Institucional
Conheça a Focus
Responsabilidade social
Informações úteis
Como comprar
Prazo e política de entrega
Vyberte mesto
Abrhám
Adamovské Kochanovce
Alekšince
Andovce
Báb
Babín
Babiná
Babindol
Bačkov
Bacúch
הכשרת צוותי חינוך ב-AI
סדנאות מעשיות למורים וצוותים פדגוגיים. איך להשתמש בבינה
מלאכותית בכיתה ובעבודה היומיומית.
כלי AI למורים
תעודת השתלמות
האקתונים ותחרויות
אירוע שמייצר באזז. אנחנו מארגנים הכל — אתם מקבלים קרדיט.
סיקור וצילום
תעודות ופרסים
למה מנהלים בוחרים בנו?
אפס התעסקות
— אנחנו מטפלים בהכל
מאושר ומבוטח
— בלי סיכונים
--
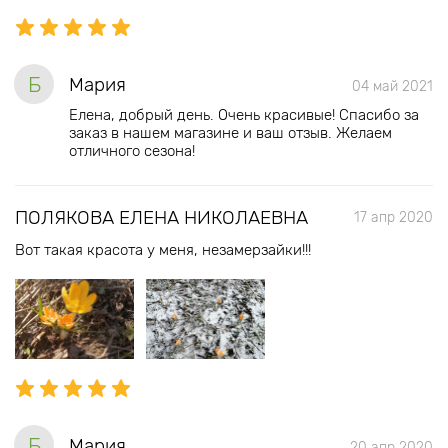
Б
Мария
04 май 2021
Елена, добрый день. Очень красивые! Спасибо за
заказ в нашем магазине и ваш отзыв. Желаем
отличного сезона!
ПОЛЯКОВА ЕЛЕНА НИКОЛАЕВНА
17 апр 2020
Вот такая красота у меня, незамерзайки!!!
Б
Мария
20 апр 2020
---
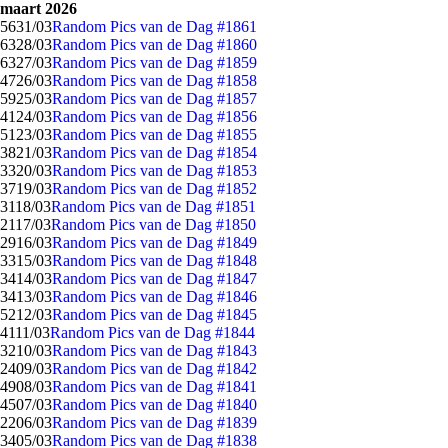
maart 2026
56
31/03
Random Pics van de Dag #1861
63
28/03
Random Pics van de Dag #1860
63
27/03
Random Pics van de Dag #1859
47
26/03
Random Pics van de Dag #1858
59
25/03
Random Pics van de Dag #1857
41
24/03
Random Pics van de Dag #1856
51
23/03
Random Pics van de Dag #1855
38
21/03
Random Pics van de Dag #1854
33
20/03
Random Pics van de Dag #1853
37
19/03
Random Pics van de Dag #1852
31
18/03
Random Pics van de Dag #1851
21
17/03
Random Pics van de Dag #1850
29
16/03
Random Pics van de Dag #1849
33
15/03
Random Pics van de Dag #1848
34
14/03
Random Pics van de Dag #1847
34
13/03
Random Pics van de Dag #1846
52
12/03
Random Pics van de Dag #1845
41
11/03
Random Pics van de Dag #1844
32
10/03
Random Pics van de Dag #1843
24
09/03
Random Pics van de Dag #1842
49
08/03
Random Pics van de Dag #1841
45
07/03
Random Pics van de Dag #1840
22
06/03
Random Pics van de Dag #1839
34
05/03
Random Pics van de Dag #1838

_Exercise objective:_ Respond with one number only: how many lines of the data contain "למורים".

_Task response:_ 2